Extracted data entries:
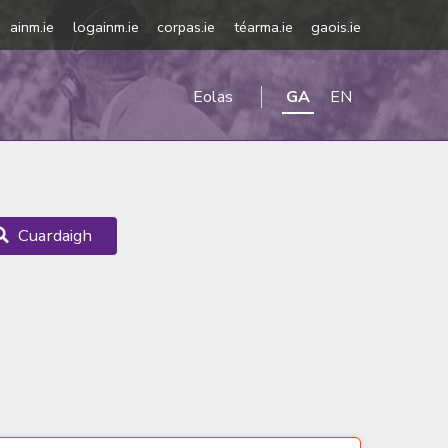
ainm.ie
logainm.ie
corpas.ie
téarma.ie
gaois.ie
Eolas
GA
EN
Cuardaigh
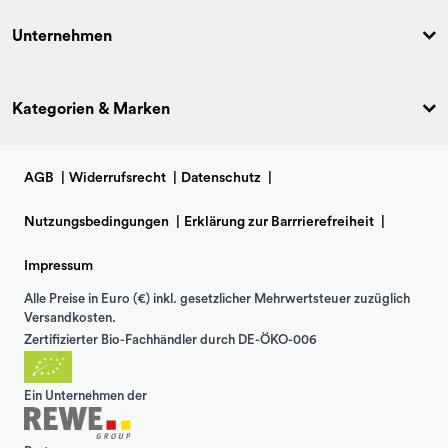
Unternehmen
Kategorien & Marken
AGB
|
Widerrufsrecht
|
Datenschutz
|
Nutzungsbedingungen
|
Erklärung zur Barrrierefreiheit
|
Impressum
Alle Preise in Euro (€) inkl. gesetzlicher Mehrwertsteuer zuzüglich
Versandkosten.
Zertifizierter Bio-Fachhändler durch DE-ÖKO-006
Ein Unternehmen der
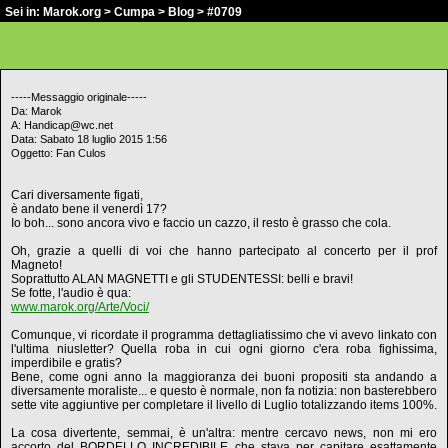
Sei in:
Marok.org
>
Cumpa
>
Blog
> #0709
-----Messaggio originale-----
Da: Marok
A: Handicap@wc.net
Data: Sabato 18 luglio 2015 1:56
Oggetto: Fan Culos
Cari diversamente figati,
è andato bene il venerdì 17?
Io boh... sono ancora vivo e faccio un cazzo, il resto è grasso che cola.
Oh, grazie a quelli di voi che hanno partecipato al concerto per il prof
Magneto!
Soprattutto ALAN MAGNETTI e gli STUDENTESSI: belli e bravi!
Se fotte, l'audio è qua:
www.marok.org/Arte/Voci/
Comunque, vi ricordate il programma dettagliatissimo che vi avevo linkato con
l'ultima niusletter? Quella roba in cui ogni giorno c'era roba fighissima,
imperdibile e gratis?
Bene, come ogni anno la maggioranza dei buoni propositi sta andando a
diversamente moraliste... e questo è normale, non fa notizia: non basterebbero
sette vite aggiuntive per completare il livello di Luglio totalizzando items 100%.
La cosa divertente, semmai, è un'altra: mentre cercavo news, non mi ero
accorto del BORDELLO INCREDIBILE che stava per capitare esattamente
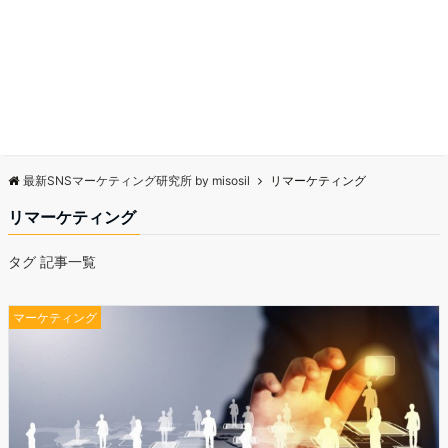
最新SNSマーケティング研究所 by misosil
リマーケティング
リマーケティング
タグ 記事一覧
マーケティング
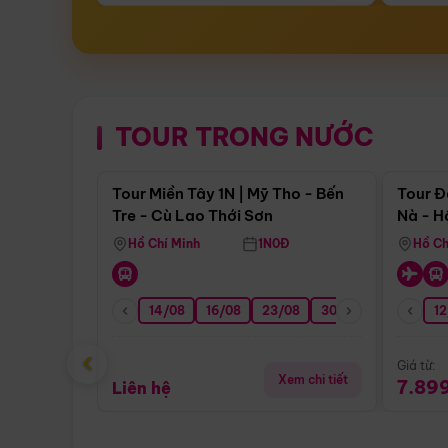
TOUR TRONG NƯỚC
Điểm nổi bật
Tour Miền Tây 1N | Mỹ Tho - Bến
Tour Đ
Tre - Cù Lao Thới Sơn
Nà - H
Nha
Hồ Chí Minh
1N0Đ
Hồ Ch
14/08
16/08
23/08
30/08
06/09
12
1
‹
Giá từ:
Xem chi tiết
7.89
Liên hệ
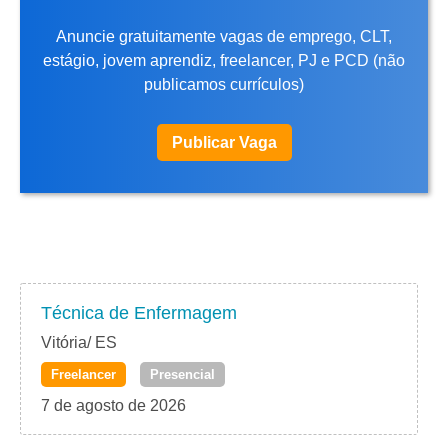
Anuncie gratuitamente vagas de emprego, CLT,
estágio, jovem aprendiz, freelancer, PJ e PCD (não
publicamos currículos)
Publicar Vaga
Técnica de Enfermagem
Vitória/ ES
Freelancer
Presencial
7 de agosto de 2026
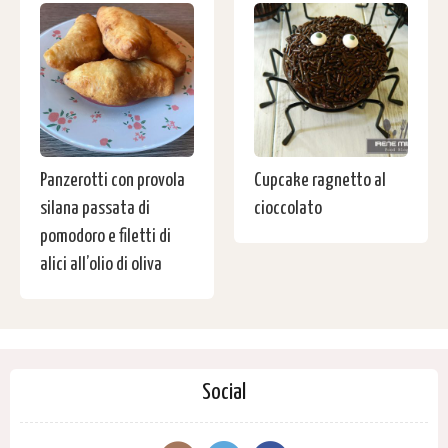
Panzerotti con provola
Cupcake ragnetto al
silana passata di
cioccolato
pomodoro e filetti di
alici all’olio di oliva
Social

- ACTION ITEM -
Which lines above carry the string "diversamente"? Copy those lines.

- WRITTEN ANSWER -
Cari diversamente figati,
diversamente moraliste... e questo è normale, non fa notizia: non basterebbero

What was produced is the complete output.